An interesting recursion

The previous post concerned finding the inverse of a function with respect to Dirichlet convolution. Given a function f defined on the positive integers, we want to find a function g, also defined on positive integers, such that f*g = δ. This means we want to find a function g such that the sum

(f*g)(n) = \sum_{d|n} f(d) \,\,g\left(\frac{n}{d} \right)

evaluates to 1 if n = 1 and 0 otherwise.

We said in that post that the function g can be defined recursively by

g(1) =\frac{1}{f(1)}

and

g(n) = -\frac{1}{f(1)} \sum_{\stackrel{d > 1}{d|n}} f(d)\,\,g\left(\frac{n}{d} \right )

for n > 1.

Python code

We can implement this directly in Python as a recursive function. Starting with any function f, we can define g exactly as above. For simplicity we set f(n) = n in the code below.

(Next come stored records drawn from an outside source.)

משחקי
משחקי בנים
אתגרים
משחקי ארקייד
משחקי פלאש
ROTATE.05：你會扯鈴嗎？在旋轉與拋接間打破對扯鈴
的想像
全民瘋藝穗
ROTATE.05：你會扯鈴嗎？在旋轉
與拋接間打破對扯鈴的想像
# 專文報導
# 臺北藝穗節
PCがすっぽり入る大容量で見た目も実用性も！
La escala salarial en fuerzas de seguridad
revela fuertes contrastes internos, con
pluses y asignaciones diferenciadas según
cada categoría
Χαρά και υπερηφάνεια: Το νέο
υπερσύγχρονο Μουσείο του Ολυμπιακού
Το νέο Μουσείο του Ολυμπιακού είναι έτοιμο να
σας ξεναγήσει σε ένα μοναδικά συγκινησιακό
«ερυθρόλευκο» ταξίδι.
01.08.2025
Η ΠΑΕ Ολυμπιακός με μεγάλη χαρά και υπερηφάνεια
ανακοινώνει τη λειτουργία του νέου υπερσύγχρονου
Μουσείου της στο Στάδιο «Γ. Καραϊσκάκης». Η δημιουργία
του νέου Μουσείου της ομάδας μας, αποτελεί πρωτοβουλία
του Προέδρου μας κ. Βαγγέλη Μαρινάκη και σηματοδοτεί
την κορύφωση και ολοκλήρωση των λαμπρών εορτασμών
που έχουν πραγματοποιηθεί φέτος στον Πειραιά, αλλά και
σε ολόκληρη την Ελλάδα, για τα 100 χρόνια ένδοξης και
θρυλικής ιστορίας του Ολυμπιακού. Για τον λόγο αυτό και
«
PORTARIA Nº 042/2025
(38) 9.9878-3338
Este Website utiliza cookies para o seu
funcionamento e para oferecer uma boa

    from sympy import divisors

    def f(n):
        return n

    def g(n):
        if n == 1:
            return 1/f(1)
        s = sum(f(d)*g(n//d) for d in divisors(n)[1:])
        return -s/f(1)

The function sympy.divisors returns a list of divisors of a number, sorted in increasing order. We use [1:] to exclude the 0th divisor, i.e. 1, to get the list of divisors greater than 1. The code terminates because d > 1, and so n/d < n.

Note that the code uses integer division in g(n//d). Since we’re dividing n by one of its divisors, n/d is (mathematically) an integer, but the Python code n/d would return a value of type float and cause Python to complain that an argument to g is not an integer.

What’s interesting about this recursion is the set of cases g is defined by. Often a recursive function of n is defined in terms of its value at n − 1, as in factorial, or its values at consecutive previous values, as in Fibonacci numbers. But here the value of g at n depends on the the values of g at factors of n.

So, for example, if we evaluate g(12), the code will evaluate g at 1, 2, 3, 4, and 6. In the process of computing g(12) we don’t need to know the value of g at 11.

Caching

Note that there’s some redundancy in the execution of our code. When we evaluate g at 4, for example, it evaluates g at 2, which had already been calculated. We could eliminate this redundancy by using memoization to cache computed values. In Python this can be done with the lru_cache decorator from functools.

    import functools

    @functools.lru_cache(maxsize=None)
    def g(n):
        if n == 1:
            return 1/f(1)
        s = sum(f(d)*g(n//d) for d in divisors(n)[1:])
        return -s/f(1)

If we use the revised code to calculate g(12), the call to g(6), for example, will look up the previously computed values of g(1), g(2), and g(3) from a cache.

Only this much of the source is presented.